### What to do
The records below are to be returned word for word, with pictures left out.
:: Source material
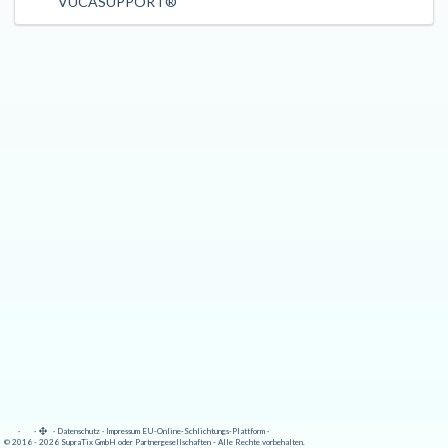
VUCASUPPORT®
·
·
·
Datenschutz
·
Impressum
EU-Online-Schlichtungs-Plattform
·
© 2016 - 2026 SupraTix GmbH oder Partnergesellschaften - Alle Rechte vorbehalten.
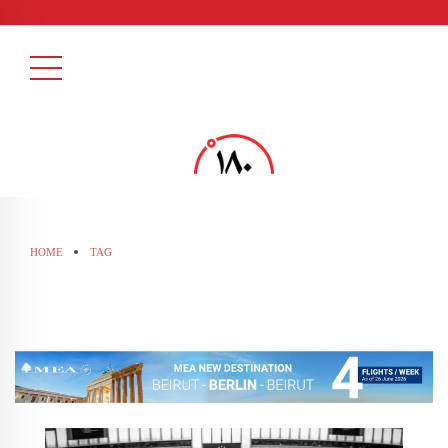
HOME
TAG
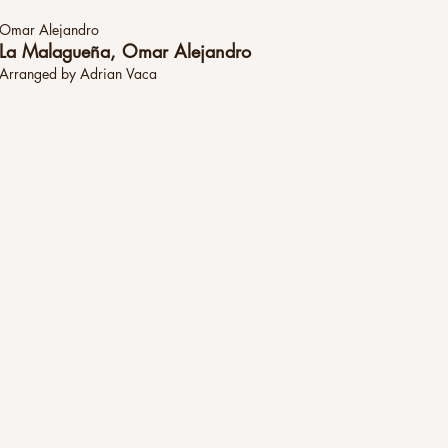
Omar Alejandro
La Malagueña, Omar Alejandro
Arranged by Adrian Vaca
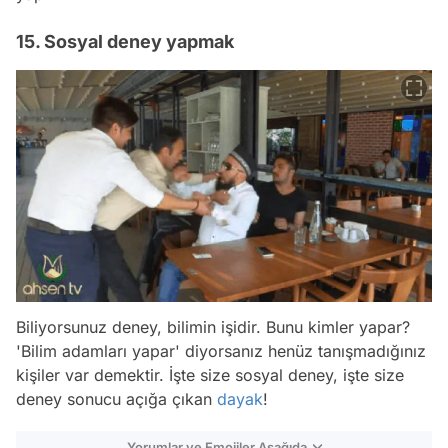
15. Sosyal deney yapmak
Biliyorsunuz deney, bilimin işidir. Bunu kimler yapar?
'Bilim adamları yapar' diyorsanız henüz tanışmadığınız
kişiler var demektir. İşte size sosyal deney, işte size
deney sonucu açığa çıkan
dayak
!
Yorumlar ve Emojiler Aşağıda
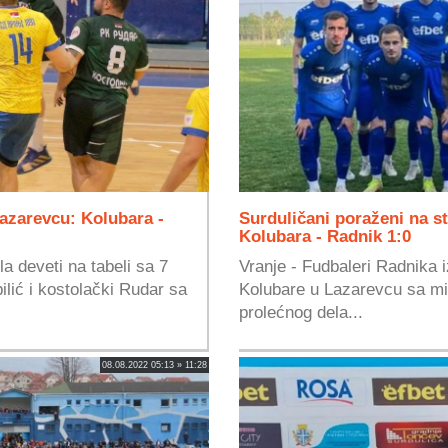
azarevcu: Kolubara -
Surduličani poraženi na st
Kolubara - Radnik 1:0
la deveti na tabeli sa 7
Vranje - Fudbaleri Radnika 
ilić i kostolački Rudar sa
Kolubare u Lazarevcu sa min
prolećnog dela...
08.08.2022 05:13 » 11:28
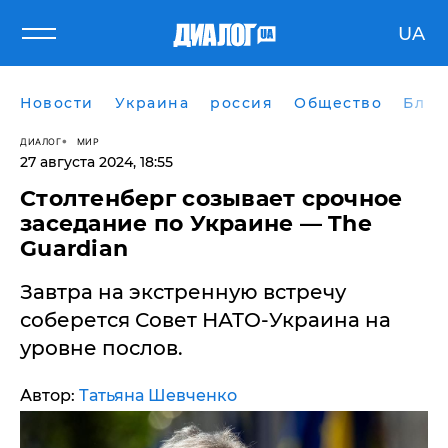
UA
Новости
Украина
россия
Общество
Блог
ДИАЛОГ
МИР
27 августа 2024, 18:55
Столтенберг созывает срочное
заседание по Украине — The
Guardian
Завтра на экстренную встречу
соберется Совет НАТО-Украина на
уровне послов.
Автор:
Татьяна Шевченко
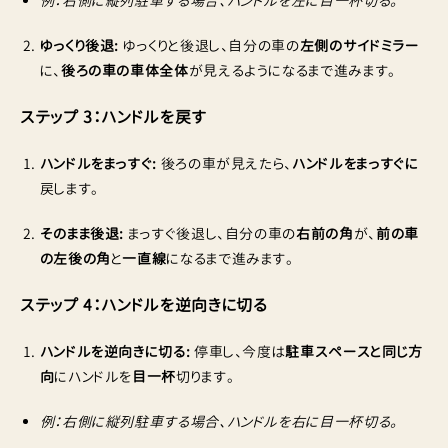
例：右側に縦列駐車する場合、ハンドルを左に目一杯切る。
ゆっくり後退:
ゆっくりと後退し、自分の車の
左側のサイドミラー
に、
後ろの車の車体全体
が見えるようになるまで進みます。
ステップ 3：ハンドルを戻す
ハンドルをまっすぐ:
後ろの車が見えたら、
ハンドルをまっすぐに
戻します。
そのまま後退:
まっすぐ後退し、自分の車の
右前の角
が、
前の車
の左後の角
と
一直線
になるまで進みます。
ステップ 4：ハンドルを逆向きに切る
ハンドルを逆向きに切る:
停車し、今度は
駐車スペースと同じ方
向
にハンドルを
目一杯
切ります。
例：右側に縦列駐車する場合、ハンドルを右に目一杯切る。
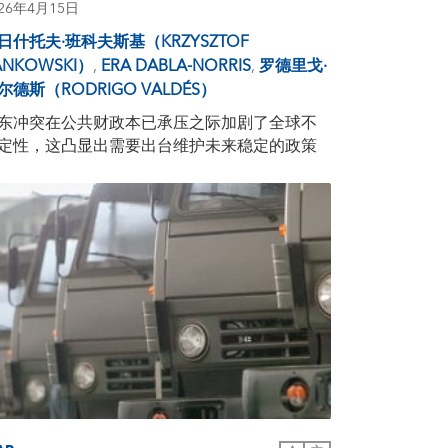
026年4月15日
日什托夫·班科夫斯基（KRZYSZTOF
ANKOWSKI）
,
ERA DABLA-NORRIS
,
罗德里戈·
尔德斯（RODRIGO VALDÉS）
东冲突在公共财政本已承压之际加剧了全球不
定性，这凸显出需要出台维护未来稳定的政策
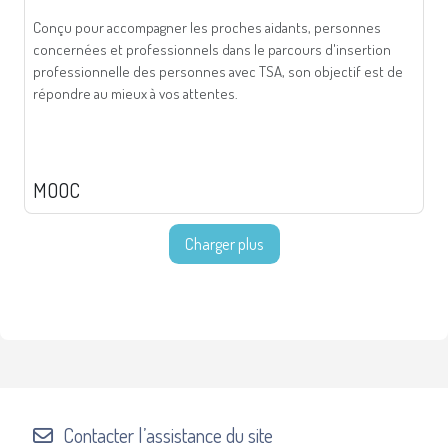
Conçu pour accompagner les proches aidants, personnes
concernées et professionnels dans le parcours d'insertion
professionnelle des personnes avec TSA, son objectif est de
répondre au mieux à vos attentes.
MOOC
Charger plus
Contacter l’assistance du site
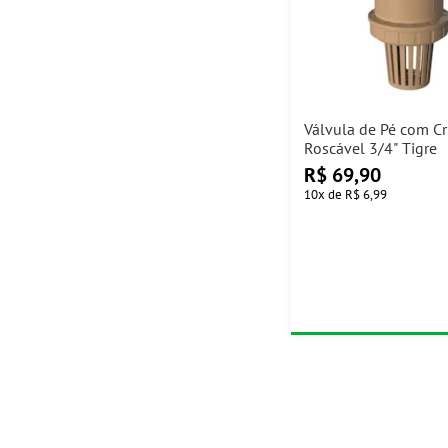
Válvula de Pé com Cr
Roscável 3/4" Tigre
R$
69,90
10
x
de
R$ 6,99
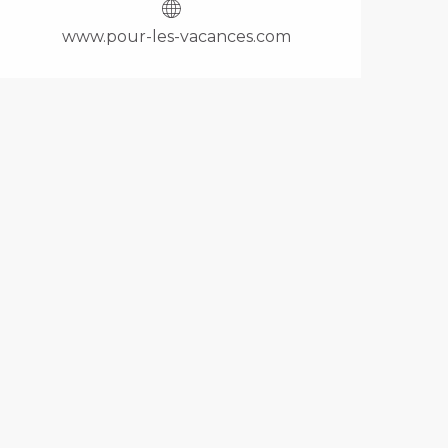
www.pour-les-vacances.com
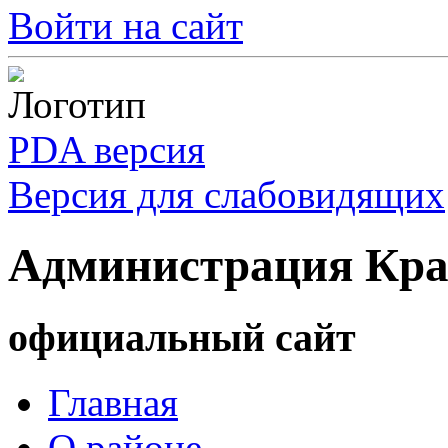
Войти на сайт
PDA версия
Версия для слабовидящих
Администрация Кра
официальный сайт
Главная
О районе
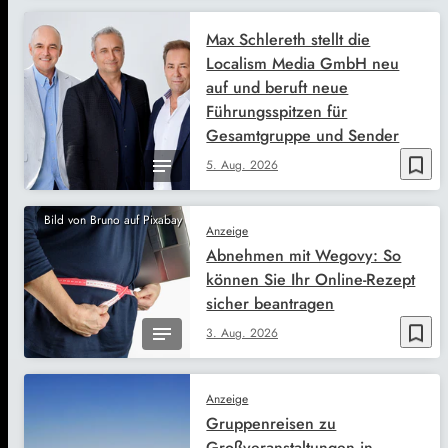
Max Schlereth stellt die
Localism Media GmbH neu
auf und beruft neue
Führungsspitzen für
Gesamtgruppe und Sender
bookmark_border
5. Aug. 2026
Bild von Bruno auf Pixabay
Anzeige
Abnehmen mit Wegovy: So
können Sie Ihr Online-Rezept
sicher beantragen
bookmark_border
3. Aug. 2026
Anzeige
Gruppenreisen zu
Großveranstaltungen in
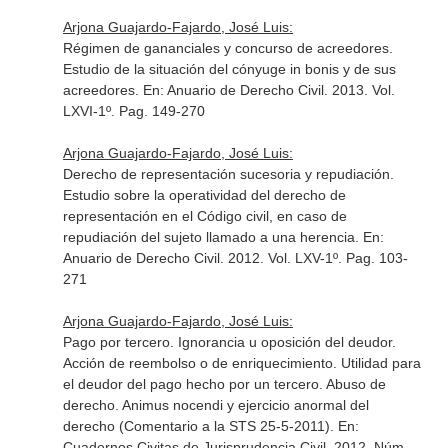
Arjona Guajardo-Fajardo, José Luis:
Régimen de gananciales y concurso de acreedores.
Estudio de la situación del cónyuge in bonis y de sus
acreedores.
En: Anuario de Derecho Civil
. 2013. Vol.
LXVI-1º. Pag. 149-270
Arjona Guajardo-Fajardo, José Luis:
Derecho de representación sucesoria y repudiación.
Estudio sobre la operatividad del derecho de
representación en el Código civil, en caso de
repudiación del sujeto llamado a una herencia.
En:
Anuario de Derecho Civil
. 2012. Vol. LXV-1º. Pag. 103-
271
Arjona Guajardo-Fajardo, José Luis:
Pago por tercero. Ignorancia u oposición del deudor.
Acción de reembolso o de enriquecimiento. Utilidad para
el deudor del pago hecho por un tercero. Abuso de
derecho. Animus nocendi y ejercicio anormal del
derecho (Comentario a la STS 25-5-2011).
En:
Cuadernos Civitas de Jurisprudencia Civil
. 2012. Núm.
::::
### Response area
VUCASUPPORT®
·
·
·
Datenschutz
·
Impressum
EU-Online-Schlichtungs-Plattform
·
© 2016 - 2026 SupraTix GmbH oder Partnergesellschaften - Alle Rechte vorbehalten.
HOME
TAG
Omar Alejandro
La Malagueña, Omar Alejandro
Arranged by Adrian Vaca
15. Sosyal deney yapmak
Biliyorsunuz deney, bilimin işidir. Bunu kimler yapar?
'Bilim adamları yapar' diyorsanız henüz tanışmadığınız
kişiler var demektir. İşte size sosyal deney, işte size
deney sonucu açığa çıkan
dayak
!
Yorumlar ve Emojiler Aşağıda
azarevcu: Kolubara -
Surduličani poraženi na st
Kolubara - Radnik 1:0
la deveti na tabeli sa 7
Vranje - Fudbaleri Radnika 
ilić i kostolački Rudar sa
Kolubare u Lazarevcu sa min
prolećnog dela...
08.08.2022 05:13 » 11:28
UA
Новости
Украина
россия
Общество
Блог
ДИАЛОГ
МИР
27 августа 2024, 18:55
Столтенберг созывает срочное
заседание по Украине — The
Guardian
Завтра на экстренную встречу
соберется Совет НАТО-Украина на
уровне послов.
Автор:
Татьяна Шевченко
例：右側に縦列駐車する場合、ハンドルを左に目一杯切る。
ゆっくり後退:
ゆっくりと後退し、自分の車の
左側のサイドミラー
に、
後ろの車の車体全体
が見えるようになるまで進みます。
ステップ 3：ハンドルを戻す
ハンドルをまっすぐ:
後ろの車が見えたら、
ハンドルをまっすぐに
戻します。
そのまま後退:
まっすぐ後退し、自分の車の
右前の角
が、
前の車
の左後の角
と
一直線
になるまで進みます。
ステップ 4：ハンドルを逆向きに切る
ハンドルを逆向きに切る:
停車し、今度は
駐車スペースと同じ方
向
にハンドルを
目一杯
切ります。
例：右側に縦列駐車する場合、ハンドルを右に目一杯切る。
026年4月15日
日什托夫·班科夫斯基（KRZYSZTOF
ANKOWSKI）
,
ERA DABLA-NORRIS
,
罗德里戈·
尔德斯（RODRIGO VALDÉS）
东冲突在公共财政本已承压之际加剧了全球不
定性，这凸显出需要出台维护未来稳定的政策
Conçu pour accompagner les proches aidants, personnes
concernées et professionnels dans le parcours d'insertion
professionnelle des personnes avec TSA, son objectif est de
répondre au mieux à vos attentes.
MOOC
Charger plus
Contacter l’assistance du site
Válvula de Pé com Cr
Roscável 3/4" Tigre
R$
69,90
10
x
de
R$ 6,99
www.pour-les-vacances.com
Войти на сайт
PDA версия
Версия для слабовидящих
Администрация Кра
официальный сайт
Главная
О районе
Max Schlereth stellt die
Localism Media GmbH neu
auf und beruft neue
Führungsspitzen für
Gesamtgruppe und Sender
bookmark_border
5. Aug. 2026
Bild von Bruno auf Pixabay
Anzeige
Abnehmen mit Wegovy: So
können Sie Ihr Online-Rezept
sicher beantragen
bookmark_border
3. Aug. 2026
Anzeige
Gruppenreisen zu
Großveranstaltungen in
Arjona Guajardo-Fajardo, José Luis:
Régimen de gananciales y concurso de acreedores.
Estudio de la situación del cónyuge in bonis y de sus
acreedores.
En: Anuario de Derecho Civil
. 2013. Vol.
LXVI-1º. Pag. 149-270
Arjona Guajardo-Fajardo, José Luis:
Derecho de representación sucesoria y repudiación.
Estudio sobre la operatividad del derecho de
representación en el Código civil, en caso de
repudiación del sujeto llamado a una herencia.
En:
Anuario de Derecho Civil
. 2012. Vol. LXV-1º. Pag. 103-
271
Arjona Guajardo-Fajardo, José Luis:
Pago por tercero. Ignorancia u oposición del deudor.
Acción de reembolso o de enriquecimiento. Utilidad para
el deudor del pago hecho por un tercero. Abuso de
derecho. Animus nocendi y ejercicio anormal del
derecho (Comentario a la STS 25-5-2011).
En:
Cuadernos Civitas de Jurisprudencia Civil
. 2012. Núm.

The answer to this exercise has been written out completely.